I also find it quaint that some posters here think we need to regulate mortgage loans because people aren't capable of calculating interest and what they owe, but the same people should be able to replace the fuel tank in their vehicle with 1000lbs of combustibles, in their garage, and then take it out onto the road. With no oversight.
This is an interesting point. I'm totally on-board with people being able to do this in their own garage. I'm fine with a person doing that contracting an engineering firm to build components of their conversion. I think even if a company provided the bits in kit form I could live with that. It starts getting a bit iffy to me when you can turn up with a donor and drive away in an electric vehicle and certainly if you can turn up and ask for an electric [insert car] and they source all of the parts and do the conversion.
A lot of this has parallels in the world of aviation. For example there are provisions for owner supplied parts on certified airframes. Experimental / homebuilt aircraft have to meet a standard of the amount of work completed by the original builder (usually 50%).
If an airplane has multiple, cascading failures, it can fall out of the sky. If an EV fails, it can pull over.
Personally, I do think that this poses some risk- I might be hesitant to put my kids on a converted EV school bus, for instance- I think it's probably a better idea for a specialized contractor to outfit a fleet than it is for the fleet's mechanic to do so, especially if it's something that they've never done before.
It's gonna be very hard unintentionally build a deathtrap if you're starting with a modern car and not going out of your way to do dumb things that make it likely to go up in flames.
Furthermore, in the case of an EV conversion you can basically just make sure the EV power-train does not occupy physical space that the ICE power-train did not and your crumple zones and airbags will work fine.
Edit:
Making batteries that don't catch on fire is a solved problem. Getting those electrons to the motor without starting a fire is a solved problem. You really only get fires when you're trying to push the performance envelope which is generally a low priority for commercial conversions.

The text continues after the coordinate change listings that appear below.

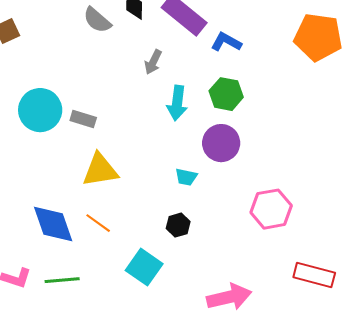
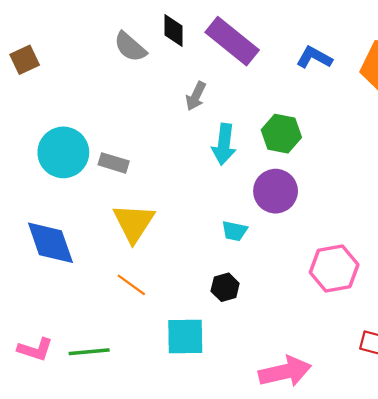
blue L-shape: (226, 42) -> (314, 57), moved
yellow triangle: (100, 170) -> (134, 223), turned -48
blue diamond: (53, 224) -> (50, 243), moved
cyan square: (144, 267) -> (185, 336), turned -36

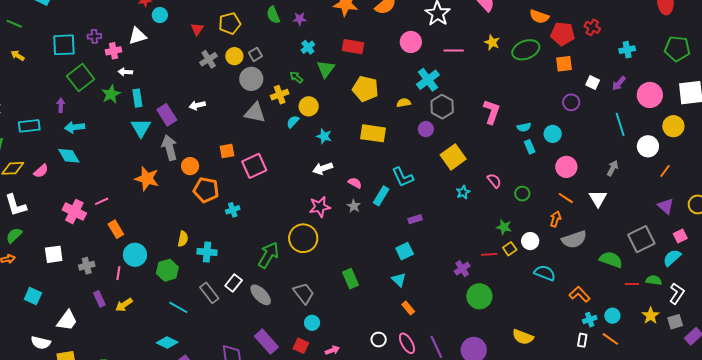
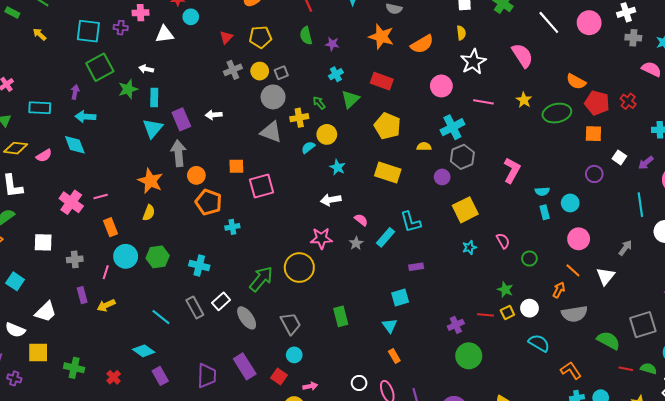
pink cross: (114, 51) -> (140, 13), moved
yellow semicircle: (183, 239) -> (149, 213), moved
green hexagon: (167, 270) -> (158, 257), moved

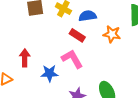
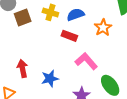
orange star: (112, 34) -> (103, 28), turned -30
pink L-shape: (72, 59) -> (86, 61), moved

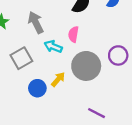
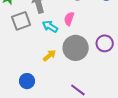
gray square: (21, 58) -> (21, 21), moved
blue circle: (37, 88) -> (27, 81), moved

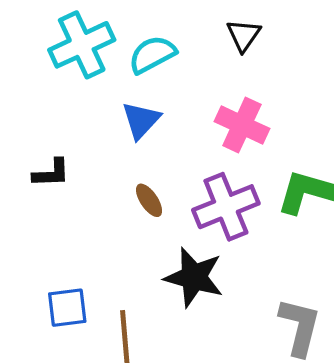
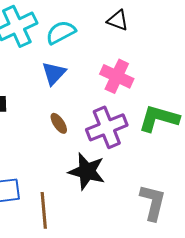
black triangle: (244, 35) -> (118, 20), turned -45

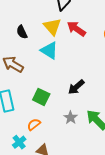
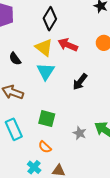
cyan triangle: (49, 50) -> (46, 71), turned 42
black arrow: (76, 87) -> (80, 82), moved
orange semicircle: (34, 124) -> (45, 147), turned -88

Cars are not hyper-complicated non-deterministic black boxes. It is possible to modify them without causing unforeseen consequences. Just because you may personally lack the expertise to understand how the systems interact does not mean that nobody can understand it. A qualified engineer with an automotive background should have no problem creating an EV conversion that is every bit as safe as the base vehicle though it will probably be slightly less efficient in terms of materials and labor usage than a conversion for the same vehicle designed by an OEM team for manufacture at scale. The OEMs don't have people that are magically smarter, or different laws of physics if anything they will have a harder time engineering an equivalently performing system because they have many more constraints to optimize for than a conversion company.
I don't know. Some parts could be heavier or lighter and thusly change behavior during a crash (apply more stress to a member) that changes properties.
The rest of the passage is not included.